Karl Weinmeister    Gordon Haff   

Karl Weinmeister – Deploy your ML Workloads on Kubernetes with Kubeflow (Introductory)

Kubeflow is an open-source project dedicated to making deployments of machine learning (ML) workflows on Kubernetes simple, portable and scalable. In this talk, you’ll learn about the problems Kubeflow solves and how it works.

We will cover:

  • How end-to-end ML workflows require heavy lifting from DevOps
  • What are typical problems that Kubeflow solves
  • What are the main components of Kubeflow
  • How does Kubeflow interact with Kubernetes

Gordon Haff – How do you get Started Doing AI? (Introductory)

With all the market interest in artificial intelligence, it’s no surprise that many are asking about the best way to learn more about it.

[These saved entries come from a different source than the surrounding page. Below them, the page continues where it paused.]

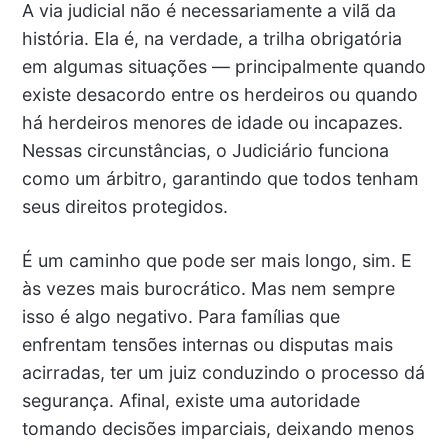
A via judicial não é necessariamente a vilã da
história. Ela é, na verdade, a trilha obrigatória
em algumas situações — principalmente quando
existe desacordo entre os herdeiros ou quando
há herdeiros menores de idade ou incapazes.
Nessas circunstâncias, o Judiciário funciona
como um árbitro, garantindo que todos tenham
seus direitos protegidos.
É um caminho que pode ser mais longo, sim. E
às vezes mais burocrático. Mas nem sempre
isso é algo negativo. Para famílias que
enfrentam tensões internas ou disputas mais
acirradas, ter um juiz conduzindo o processo dá
segurança. Afinal, existe uma autoridade
tomando decisões imparciais, deixando menos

What should I read? What should I watch? There’s so much material out there. But, before one can properly answer those types of questions, it’s useful to take a step back and consider what “doing AI” even means because it turns out that AI can mean a lot of different things depending upon what you’re trying to accomplish.

In this talk, Gordon Haff will provide you with both a high-level roadmap and specific pointers for adding AI smarts to your toolbox. He’ll distinguish between research AI and applied AI, discuss how AI intersects with data science more broadly, and look at some of related research and practice areas that will help you understand AI beyond just machine learning. Armed with this knowledge, you will be better prepared to chart out a program for learning AI that targets your specific needs and objectives rather than wasting time on topics that are not interesting or relevant to you.